ばね指の手術・症状の解説

ばね指の手術・治療について:当サイトではバネ指の段階的な症状、手術内容に関する情報を専門に解説しております。

内視鏡手術(関節鏡手術)とは?

 ばね指の手術では基本的に、皮膚を切開し直接腱鞘の癒着を取り除く
●腱鞘切開手術
 を行うのが通常です。

 しかし近年、ばね指の手術療法において、従来の腱鞘切開手術に加えて
●内視鏡手術(関節鏡手術)
 を行われるケースも多くなってきております。

 この内視鏡手術とは、小さな関節鏡を用いて手術を行う治療方法です。

内視鏡手術の特徴について

 内視鏡手術(関節鏡手術)の最大の特徴は
●最小の傷口
●最小の手術時間
●最短の私生活への復帰
 などを可能とし、患者への日常生活への負担を最小限に抑えることが可能である点が大きな特徴と言えます。

 特に手術時間においては
●通常10分程度
 と非常に短時間で行うことも可能で、日帰りで手術を受ける事も可能です。

ばね指の内視鏡手術の手順について

 ばね指の内視鏡手術の手術内容についてご説明します。

 ばね指の内視鏡手術では、局所麻酔を使い手術を行います。

 傷口がとても小さく済む為、患者への負担がとても小さいという点が魅力的なポイントであると言えるでしょう。
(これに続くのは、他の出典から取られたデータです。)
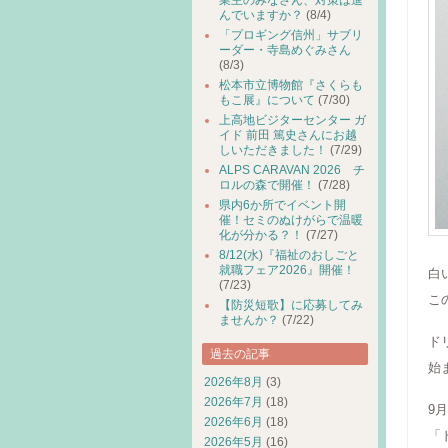
業主のみなさん、対策は進
んでいますか？
(8/4)
「プロギング信州」サブリ
ーダー・寺島めぐみさん
(8/3)
松本市立博物館『さくらも
もこ展』について
(7/30)
上高地ビジターセンター ガ
イド 前田 篤史さんにお越
しいただきました！
(7/29)
ALPS CARAVAN 2026 チ
ロルの森で開催！
(7/28)
県内6か所でイベント開
催！セミのぬけがらで温暖
化が分かる？！
(7/27)
8/12(水)『福祉のおしごと
就職フェア2026』開催！
白
(7/23)
こ
【防災短歌】に応募してみ
ませんか？
(7/22)
ド
過去の記事
始
2026年8月
(3)
2026年7月
(18)
9
2026年6月
(18)
「
2026年5月
(16)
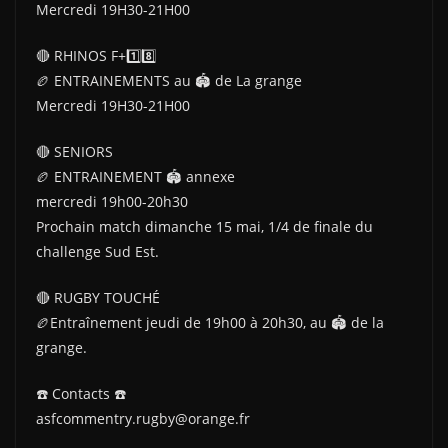
Mercredi 19H30-21H00
🔴 RHINOS F+1️⃣8️⃣
🏉 ENTRAINEMENTS au 🏟 de La grange
Mercredi 19H30-21H00
🔴 SENIORS
🏉 ENTRAINEMENT 🏟 annexe
mercredi 19h00-20h30
Prochain match dimanche 15 mai, 1/4 de finale du
challenge Sud Est.
🔴 RUGBY TOUCHÉ
🏉Entraînement jeudi de 19h00 à 20h30, au 🏟 de la
grange.
☎️ Contacts ☎️
asfcommentry.rugby@orange.fr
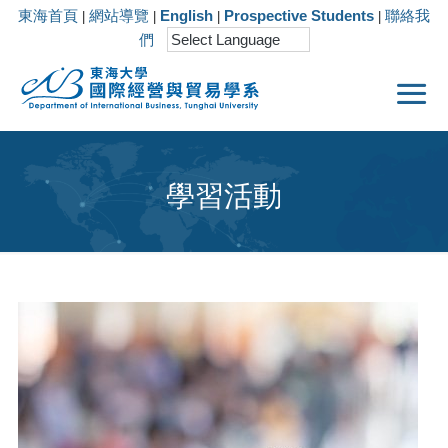
東海首頁
網站導覽
English
Prospective Students
聯絡我
|
|
|
|
們
學習活動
 尚、内視鏡手術の基本的な流れは以下の手順にて手術が行われます。

【ばね指の内視鏡手術の手順】
●局所麻酔を行います
●手のひらを3mm程切開します。
●切開した部位に細い内視鏡の管を挿入します。
●腱鞘炎を発症している部位を探します。
●管を通じて炎症部位の腱鞘を直接切開します。

 以上が、内視鏡手術の基本的な手術内容となります。

 内視鏡手術では手術中に、その場で指を動かすことも可能ですので、指の動きを確認できる点も大きな利点です。

 また、切開部位が非常に小さいため、皮膚の縫合手術も必要ありません。

内視鏡手術の問題点について

 ばね指の手術療法において、近年注目を集めている内視鏡手術ですが、この内視鏡手術にも幾つかの問題点が挙げられます。

 まず、大きな問題点のひとつとして挙げられるのが
●内視鏡手術を行える施設
 そのものが非常に少ない点です。

 内視鏡手術を行う場合は、手術用の施設が必要となり、この施設を完備している病院はまだまだ少ないのが現状です。

 そして、次に挙げられる問題点としては、
●重度の症状では手術が出来ない
 という問題点があげられます。

 これは、ばね指の症状がすでに進行レベル2以上となっており、かつ炎症が強いケースにおいては、小さな傷口から行う内視鏡手術では完全な治療が行えない為です。

 内視鏡手術を希望する場合は、医師と相談の上、
●手術が可能かどうか?
 という点をまず確認することが重要となります。